Lacombe M
Consultation de Chirurgie, Hôpital Beaujon, Clichy.
Chirurgie. 1996;121(2):121-6.
Thirty-two patients underwent simultaneous reconstruction of aortoiliac vessels and of renal artery(ies). Two groups of patients were defined: groupe I (N = 22), with lesions of the artery(ies) of their native kidney(s), had renal artery repair on one or both sides for a total of 29 repairs; groupe II (N = 10) had repair after previous renal homotransplantation. There was no postoperative mortality in the current series. Late deaths were due to myocardial infarcts in most cases. Blood pressure control was obtained in 76% of the patients but only 26% of complete cure of hypertension without medical treatment were observed, the remaining patients requiring the administration of antihypertensive drugs; 24% of the operated patients were unchanged as to their hypertensive state and required a heavy medical treatment. In patients with renal failure, improvement of renal function was observed only when the functional impairment was slight or moderate.

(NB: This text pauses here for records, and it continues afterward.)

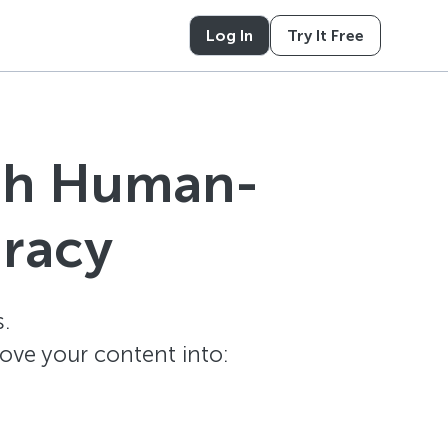
Log In
Try It Free
ith Human-
uracy
.
ove your content into:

In the particular case of aortoiliac surgery in renal transplant patients, no special measure was used to protect the kidney during the arterial clamping; the organ resumed its function immediately after its revascularization; chronic rejection led to hemodialysis in two patients after 1 and 2 years. Results obtained in this series show that surgical repair of aorta and renal artery(ies) may be undertaken with low operative risk. It appears to be a safe procedure and gives satisfactory results.